The goal was to allow Steelers players, especially rookies and free agents the ability to interact with each other on the field without a major plan and see if they could make transitions based on personnel and game environment.  Tomlin said that by allowing this, evaluation was telling as to who was able to adapt and pick up on key moments where they needed to rely on skills taught in camp.  But, Tomlin expects the Steelers to be able to play with a plan in place as well.

“To be honest with you, in order for us to be successful we’ve got to be good at both,” Tomlin said.

Tomlin’s statements explained why, during their first two preseason games, Pittsburgh looked to be playing at a less intense level as players worked together in different personnel combinations.  The goal wasn’t to focus on particular opponents, but to execute plays based on a general understanding of the schemes Tomlin, Butler and the coaching staff have been teaching and emphasizing.

Read the eyes of the quarterback.  Read receiver routes. Get off the ball and handle your blocks.  Protect the quarterback.  Wrap up when tackling. Shut down running lanes.  All of those items equate to overall success, and Tomlin was serious about focusing on basics before adding a specific plan based on the team they were facing.

It was smart and shows a ton of foresight even if it meant the Steelers weren’t necessarily stunning in their overall game play.  In ways, Tomlin and the Steelers staff have been giving their revamped and retooled team an opportunity to have the proverbial milk before meat.

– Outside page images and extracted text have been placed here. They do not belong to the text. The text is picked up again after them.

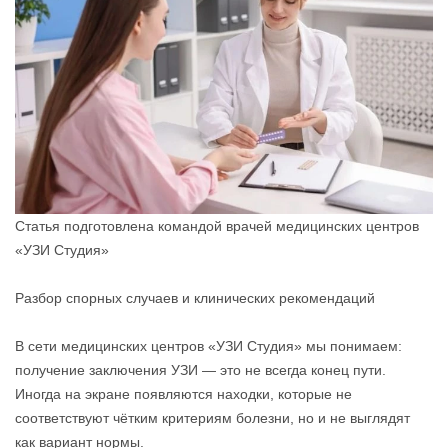
Статья подготовлена командой врачей медицинских центров
«УЗИ Студия»
Разбор спорных случаев и клинических рекомендаций
В сети медицинских центров «УЗИ Студия» мы понимаем:
получение заключения УЗИ — это не всегда конец пути.
Иногда на экране появляются находки, которые не
соответствуют чётким критериям болезни, но и не выглядят
как вариант нормы.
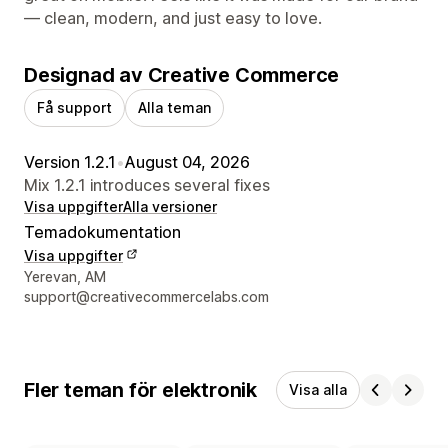
— clean, modern, and just easy to love.
Designad av Creative Commerce
Få support
Alla teman
Version 1.2.1
•
August 04, 2026
Mix 1.2.1 introduces several fixes
Visa uppgifter
Alla versioner
Temadokumentation
Visa uppgifter
Designerns kontaktuppgifter
Yerevan, AM
support@creativecommercelabs.com
Fler teman för elektronik
Visa alla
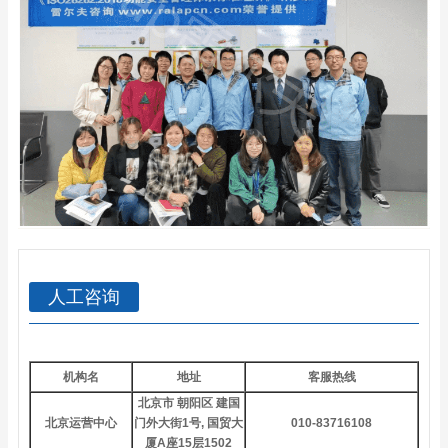
人工咨询
机构名
地址
客服热线
北京市 朝阳区 建国
北京运营中心
门外大街1号, 国贸大
010-83716108
厦A座15层1502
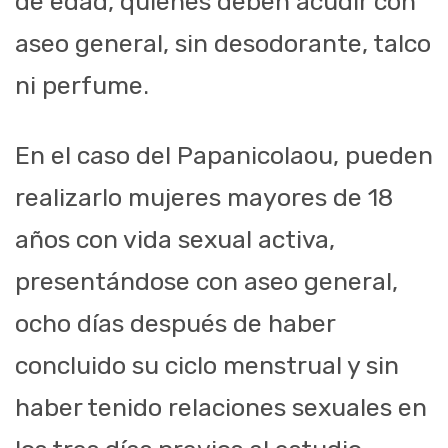
de edad, quienes deben acudir con
aseo general, sin desodorante, talco
ni perfume.
En el caso del Papanicolaou, pueden
realizarlo mujeres mayores de 18
años con vida sexual activa,
presentándose con aseo general,
ocho días después de haber
concluido su ciclo menstrual y sin
haber tenido relaciones sexuales en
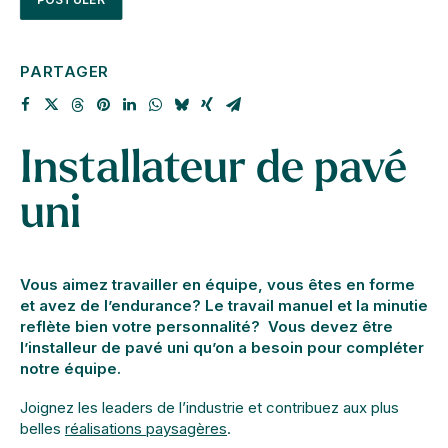
PARTAGER
Installateur de pavé
uni
Vous aimez travailler en équipe, vous êtes en forme
et avez de l’endurance? Le travail manuel et la minutie
reflète bien votre personnalité? Vous devez être
l’installeur de pavé uni qu’on a besoin pour compléter
notre équipe.
Joignez les leaders de l’industrie et contribuez aux plus
belles
réalisations paysagères
.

By adding the playcards, the Steelers spent the last two days adding Packers-specific planning.  They know Aaron Rodgers is a high-level quarterback, that Green Bay likes to come out hot and use multiple weapons.  Even though the Steelers offense has looked primed for another explosive season, the extra prep will likely benefit the young Steelers defense the most.  More than half of the players on defense for Pittsburgh have yet to face a team quite like Green Bay.  Sunday will be their first opportunity to put together everything from camp and execute it in a way that is customized to shut down the Packers on both sides of the ball.